He cashed in his dubious claims to martial arts expertise for a moderately successful Hollywood career, mainly as a stuntman, with notable appearances in Kill the Golden Goose, and a few of Blake Edwards’ Pink Panther films. He was still better known as Elvis Presley’s karate teacher and bodyguard.

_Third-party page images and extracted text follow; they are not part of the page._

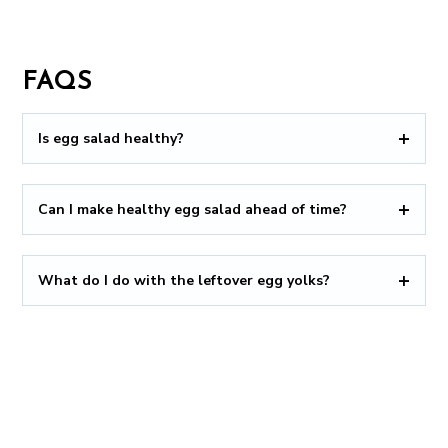
FAQS
Is egg salad healthy?
Can I make healthy egg salad ahead of time?
What do I do with the leftover egg yolks?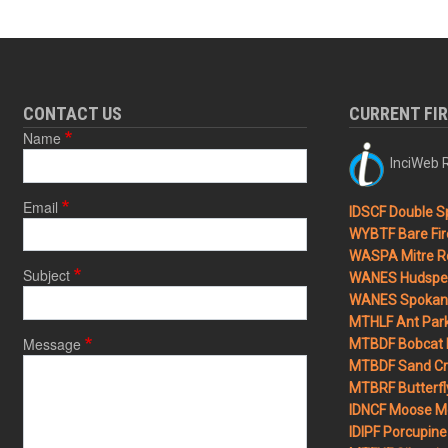
CONTACT US
CURRENT FI
Name
InciWeb R
Email
IDSCF Double Sp
WYBTF Bare Fir
WASPA Mitre Ro
Subject
WANES Hudspet
WANES Spokane
MTHLF Ant Par
Message
MTBDF Bobcat 
MTBDF Sand Cr
MTBRF Butterfly
IDNCF Moose M
IDIPF Porcupine 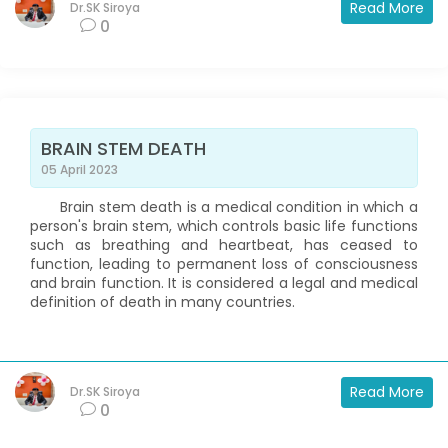
Read More
Dr.SK Siroya
0
BRAIN STEM DEATH
05 April 2023
Brain stem death is a medical condition in which a
person's brain stem, which controls basic life functions
such as breathing and heartbeat, has ceased to
function, leading to permanent loss of consciousness
and brain function. It is considered a legal and medical
definition of death in many countries.
Read More
Dr.SK Siroya
0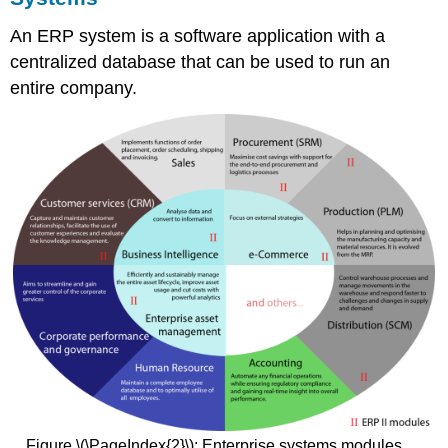
An ERP system is a software application with a
centralized database that can be used to run an
entire company.
Figure \(\PageIndex{2}\): Enterprise systems modules.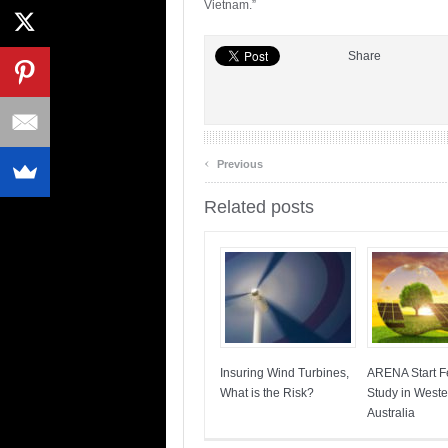
Vietnam.”
Share
‹
Previous
Related posts
Insuring Wind Turbines,
ARENA Start Fe
What is the Risk?
Study in Weste
Australia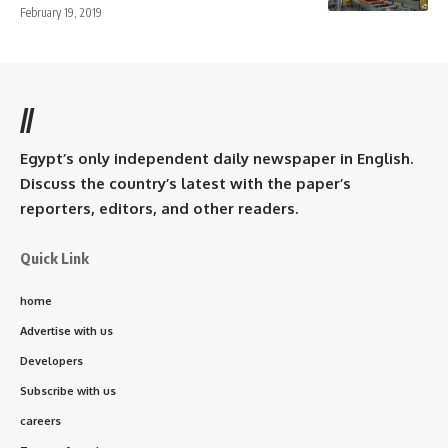
February 19, 2019
//
Egypt’s only independent daily newspaper in English.
Discuss the country’s latest with the paper’s
reporters, editors, and other readers.
Quick Link
home
Advertise with us
Developers
Subscribe with us
careers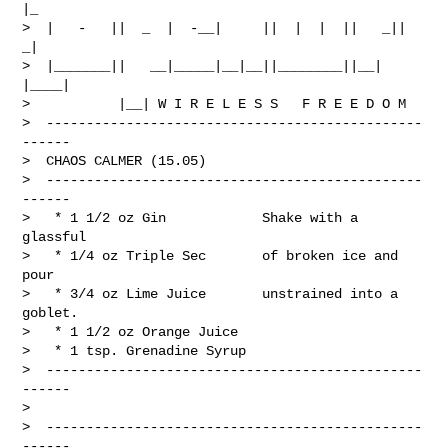
|_

>  |   -   ||  _  |  -__|     ||  |  |  ||   _||   
_|

>  |_______||   __|_____|__|__||________||__|  
|____|

>           |__| W I R E L E S S   F R E E D O M

>  -----------------------------------------------
------

>  CHAOS CALMER (15.05)

>  -----------------------------------------------
------

>   * 1 1/2 oz Gin            Shake with a 
glassful

>   * 1/4 oz Triple Sec       of broken ice and 
pour

>   * 3/4 oz Lime Juice       unstrained into a 
goblet.

>   * 1 1/2 oz Orange Juice

>   * 1 tsp. Grenadine Syrup

>  -----------------------------------------------
------

> 

>  -----------------------------------------------
------
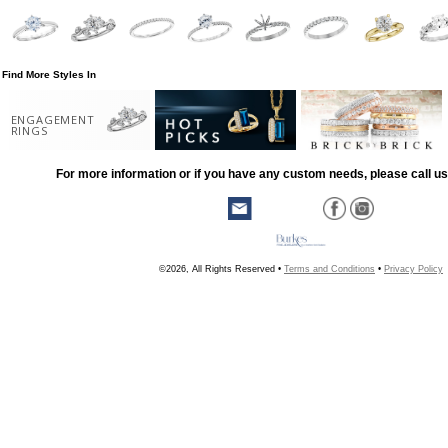
Find More Styles In
ENGAGEMENT
RINGS
For more information or if you have any custom needs, please call us
©2026, All Rights Reserved •
Terms and Conditions
•
Privacy Policy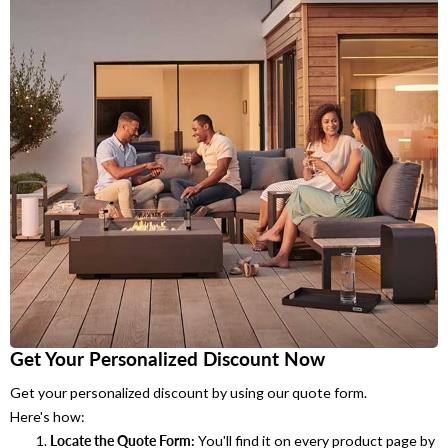
Get Your Personalized Discount Now
Get your personalized discount by using our quote form.
Here's how:
Locate the Quote Form:
You'll find it on every product page by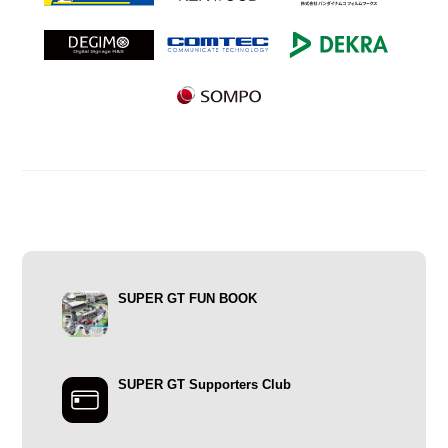
SUPER GT FUN BOOK
SUPER GT Supporters Club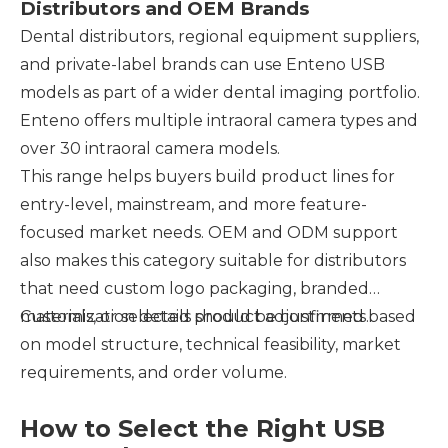
Distributors and OEM Brands
Dental distributors, regional equipment suppliers,
and private-label brands can use Enteno USB
models as part of a wider dental imaging portfolio.
Enteno offers multiple intraoral camera types and
over 30 intraoral camera models.
This range helps buyers build product lines for
entry-level, mainstream, and more feature-
focused market needs. OEM and ODM support
also makes this category suitable for distributors
that need custom logo packaging, branded
materials, or selected product adjustments.
Customization details should be confirmed based
on model structure, technical feasibility, market
requirements, and order volume.
How to Select the Right USB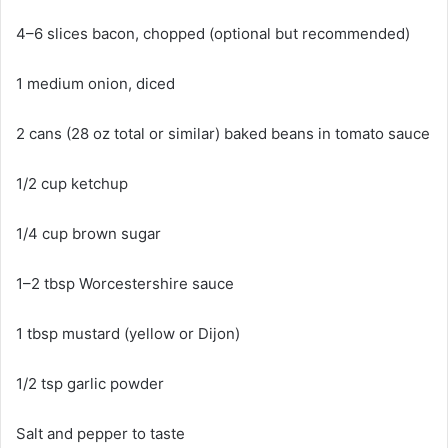
4–6 slices bacon, chopped (optional but recommended)
1 medium onion, diced
2 cans (28 oz total or similar) baked beans in tomato sauce
1/2 cup ketchup
1/4 cup brown sugar
1–2 tbsp Worcestershire sauce
1 tbsp mustard (yellow or Dijon)
1/2 tsp garlic powder
Salt and pepper to taste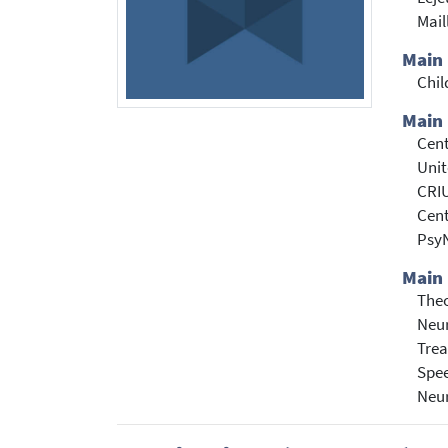
Mail
Main
Chil
Main 
Cent
Unit
CRI
Cent
PsyN
Main 
Theo
Neur
Trea
Spe
Neu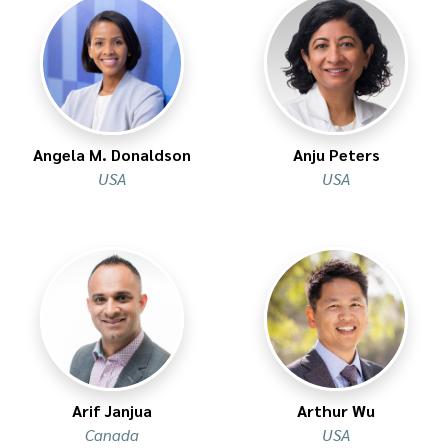
Angela M. Donaldson
Anju Peters
USA
USA
Arif Janjua
Arthur Wu
Canada
USA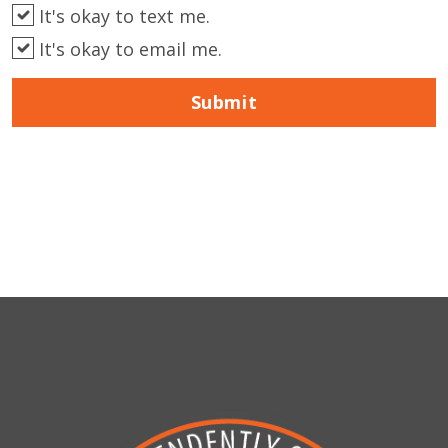
It's okay to text me.
It's okay to email me.
Submit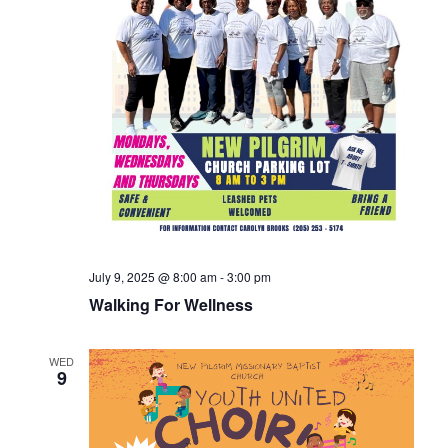
July 9, 2025 @ 8:00 am
-
3:00 pm
Walking For Wellness
WED
9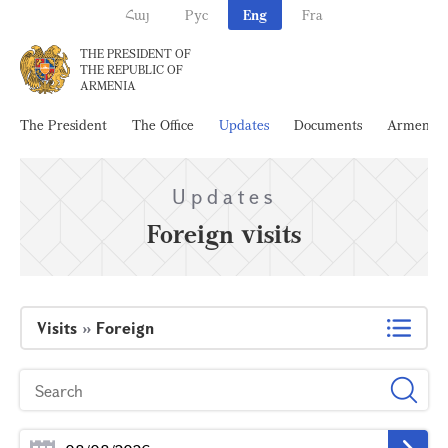
Հայ
Рус
Eng
Fra
THE PRESIDENT OF
THE REPUBLIC OF
ARMENIA
The President
The Office
Updates
Documents
Armenia
Updates
Foreign visits
Visits
»
Foreign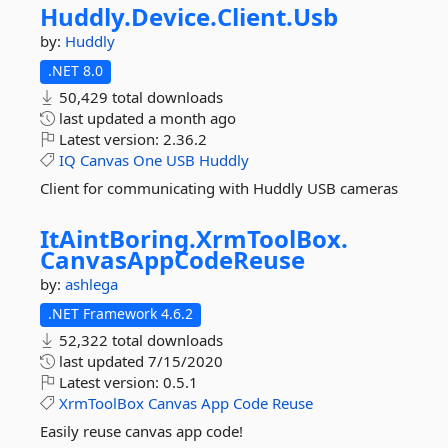
Huddly.
Device.
Client.
Usb
by:
Huddly
.NET 8.0
50,429 total downloads
last updated
a month ago
Latest version:
2.36.2
IQ
Canvas
One
USB
Huddly
Client for communicating with Huddly USB cameras
ItAintBoring.
XrmToolBox.
CanvasAppCodeReuse
by:
ashlega
.NET Framework 4.6.2
52,322 total downloads
last updated
7/15/2020
Latest version:
0.5.1
XrmToolBox
Canvas
App
Code
Reuse
Easily reuse canvas app code!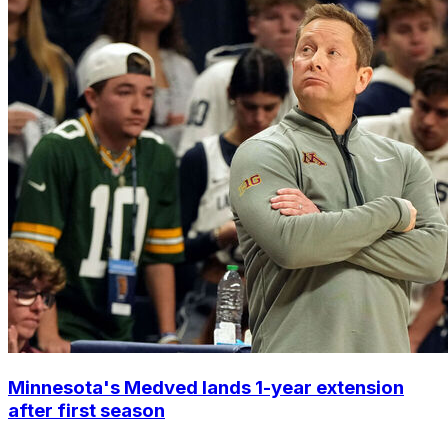
Minnesota's Medved lands 1-year extension
after first season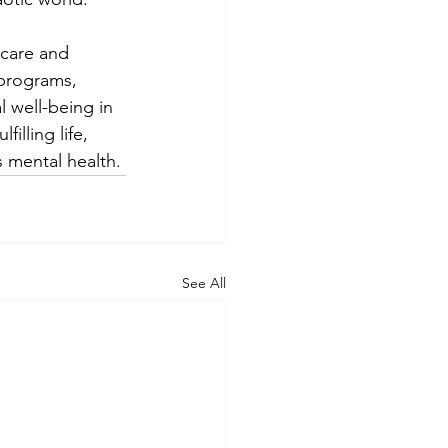
-care and 
programs, 
l well-being in 
illing life, 
 mental health.
See All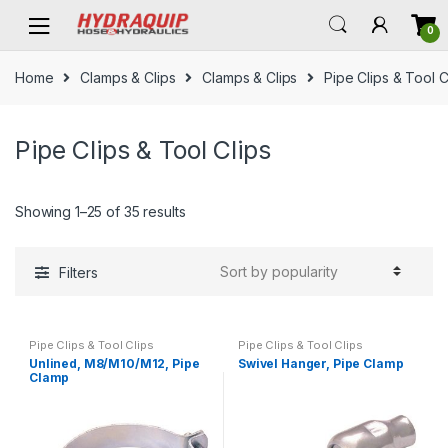
Skip
Skip
0
to
to
navigation
content
Home
Clamps & Clips
Clamps & Clips
Pipe Clips & Tool C
Pipe Clips & Tool Clips
Showing 1–25 of 35 results
Filters
Pipe Clips & Tool Clips
Pipe Clips & Tool Clips
Unlined, M8/M10/M12, Pipe
Swivel Hanger, Pipe Clamp
Clamp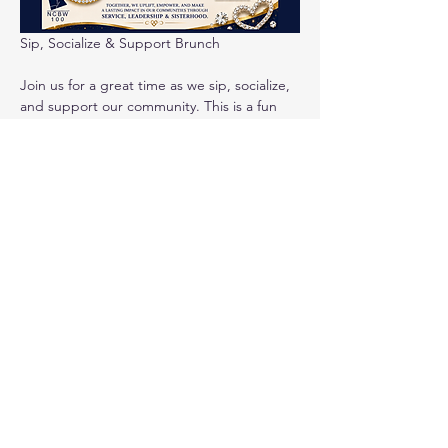
Sip, Socialize & Support Brunch
Join us for a great time as we sip, socialize, 
and support our community. This is a fun 
event for socializing, networking, line-
dancing, great food, music and more!  
Mix 
and mingle, dance and lift up your spirits as 
we enjoy a mid-summer break for a good 
cause! Programs your ticket will support 
include 
Education & Mentoring programs for 
teen girls (and boys), our prom 
giveaway, and college tour for high 
school juniors and seniors
Read More >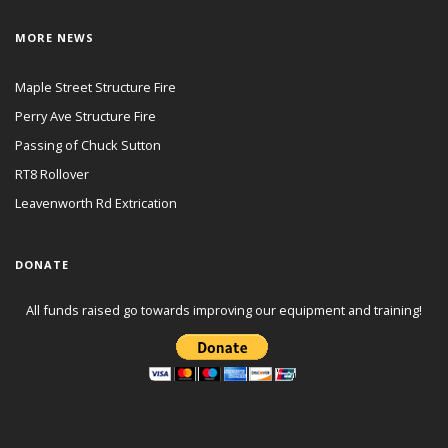
MORE NEWS
Maple Street Structure Fire
Perry Ave Structure Fire
Passing of Chuck Sutton
RT8 Rollover
Leavenworth Rd Extrication
DONATE
All funds raised go towards improving our equipment and training!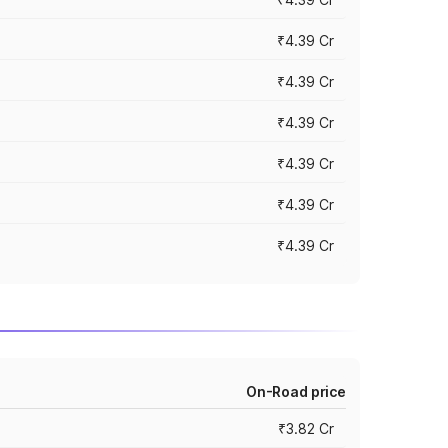
₹4.39 Cr
₹4.39 Cr
₹4.39 Cr
₹4.39 Cr
₹4.39 Cr
₹4.39 Cr
On-Road price
₹3.82 Cr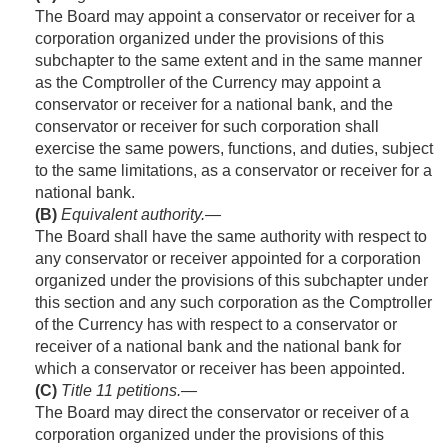
The Board may appoint a conservator or receiver for a
corporation organized under the provisions of this
subchapter to the same extent and in the same manner
as the Comptroller of the Currency may appoint a
conservator or receiver for a national bank, and the
conservator or receiver for such corporation shall
exercise the same powers, functions, and duties, subject
to the same limitations, as a conservator or receiver for a
national bank.
(B)
Equivalent authority
.—
The Board shall have the same authority with respect to
any conservator or receiver appointed for a corporation
organized under the provisions of this subchapter under
this section and any such corporation as the Comptroller
of the Currency has with respect to a conservator or
receiver of a national bank and the national bank for
which a conservator or receiver has been appointed.
(C)
Title 11 petitions
.—
The Board may direct the conservator or receiver of a
corporation organized under the provisions of this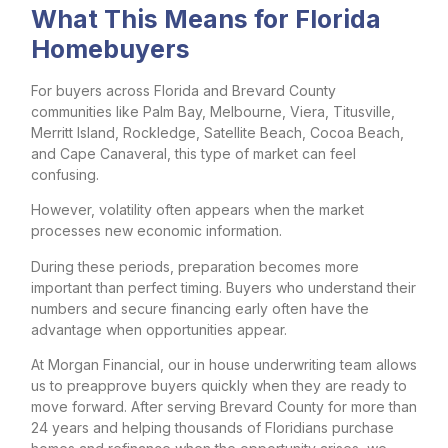
What This Means for Florida
Homebuyers
For buyers across Florida and Brevard County
communities like Palm Bay, Melbourne, Viera, Titusville,
Merritt Island, Rockledge, Satellite Beach, Cocoa Beach,
and Cape Canaveral, this type of market can feel
confusing.
However, volatility often appears when the market
processes new economic information.
During these periods, preparation becomes more
important than perfect timing. Buyers who understand their
numbers and secure financing early often have the
advantage when opportunities appear.
At Morgan Financial, our in house underwriting team allows
us to preapprove buyers quickly when they are ready to
move forward. After serving Brevard County for more than
24 years and helping thousands of Floridians purchase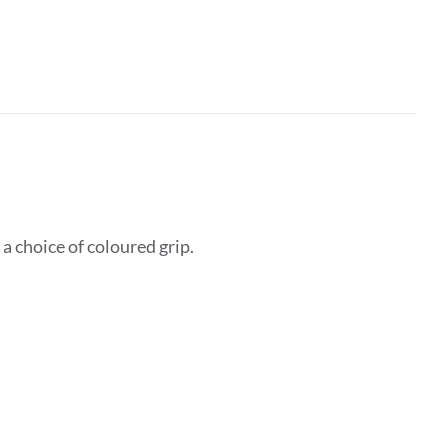
 choice of coloured grip.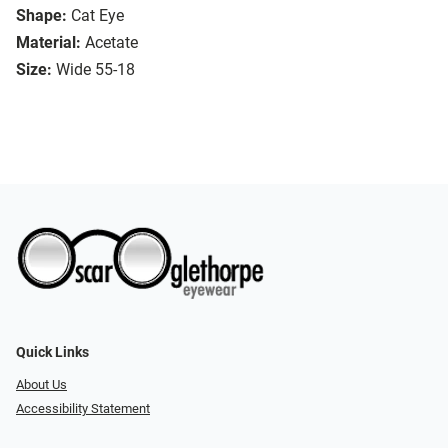
Shape:
Cat Eye
Material:
Acetate
Size:
Wide 55-18
Quick Links
About Us
Accessibility Statement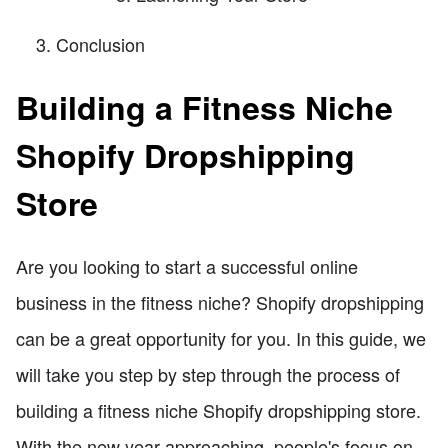
Conclusion
Building a Fitness Niche
Shopify Dropshipping
Store
Are you looking to start a successful online
business in the fitness niche? Shopify dropshipping
can be a great opportunity for you. In this guide, we
will take you step by step through the process of
building a fitness niche Shopify dropshipping store.
With the new year approaching, people's focus on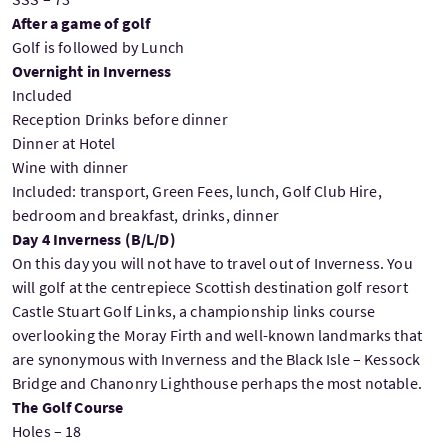
After a game of golf
Golf is followed by Lunch
Overnight in Inverness
Included
Reception Drinks before dinner
Dinner at Hotel
Wine with dinner
Included: transport, Green Fees, lunch, Golf Club Hire,
bedroom and breakfast, drinks, dinner
Day 4 Inverness (B/L/D)
On this day you will not have to travel out of Inverness. You
will golf at the centrepiece Scottish destination golf resort
Castle Stuart Golf Links, a championship links course
overlooking the Moray Firth and well-known landmarks that
are synonymous with Inverness and the Black Isle – Kessock
Bridge and Chanonry Lighthouse perhaps the most notable.
The Golf Course
Holes – 18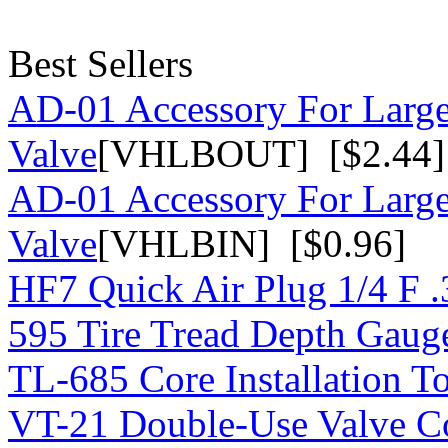
Best Sellers
AD-01 Accessory For Large
Valve
[VHLBOUT] [$2.44]
AD-01 Accessory For Large
Valve
[VHLBIN] [$0.96]
HF7 Quick Air Plug 1/4 F 
595 Tire Tread Depth Gaug
TL-685 Core Installation T
VT-21 Double-Use Valve C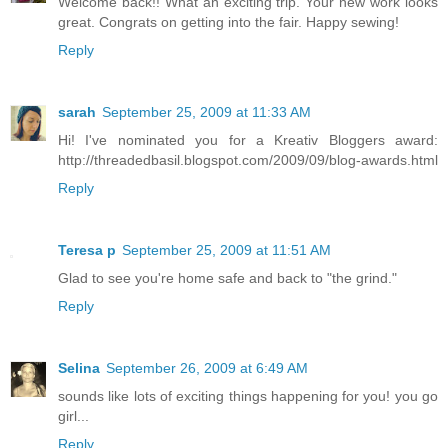
Welcome back!! What an exciting trip. Your new work looks
great. Congrats on getting into the fair. Happy sewing!
Reply
sarah
September 25, 2009 at 11:33 AM
Hi! I've nominated you for a Kreativ Bloggers award:
http://threadedbasil.blogspot.com/2009/09/blog-awards.html
Reply
Teresa p
September 25, 2009 at 11:51 AM
Glad to see you're home safe and back to "the grind."
Reply
Selina
September 26, 2009 at 6:49 AM
sounds like lots of exciting things happening for you! you go
girl...
Reply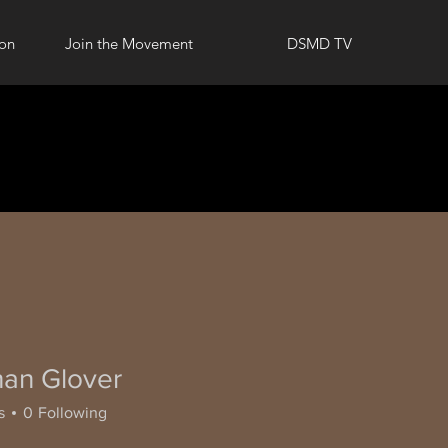
ion
Join the Movement
DSMD TV
han Glover
s
0
Following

That his claims were overblown can easily be seen in his appearance on The Lucy Show a year prior to his eponymous tournament: he is repeatedly off balance, his arms flailing and generally lacking coordination. Although the show is a comedy, he is meant to be an impressive, skillful karate instructor, not a buffoon.⁹ Even in later performances, similar features can be seen; in an appearance on Chilean TV in the ’80s, he even falls over during a finishing move.¹⁰

Furthermore, it is an open secret his 1975 book, Secrets of Chinese Karate, actually comprised the technical knowledge of James Wing Woo, with Parker handling the writing, but which he then seized all credit for. Woo gave up trying to remedy the situation, instead building up a successful school with a dedicated following.¹¹

Parker’s First International World Karate Tournament, like much in the shady, nascent martial arts world of the time, was mainly a way of legitimizing and promoting himself. It also took place in Long Beach, a venue conveniently close to Hollywood. Parker had wide coattails, helping along many martial artists in establishing their own schools, and though Lee’s case was slightly different, he still seemed a willing accomplice. He even lent Lee one of his own students for his demonstrations: Dan Inosanto, who was to become a major player in the creation and perpetuation of the Lee myth.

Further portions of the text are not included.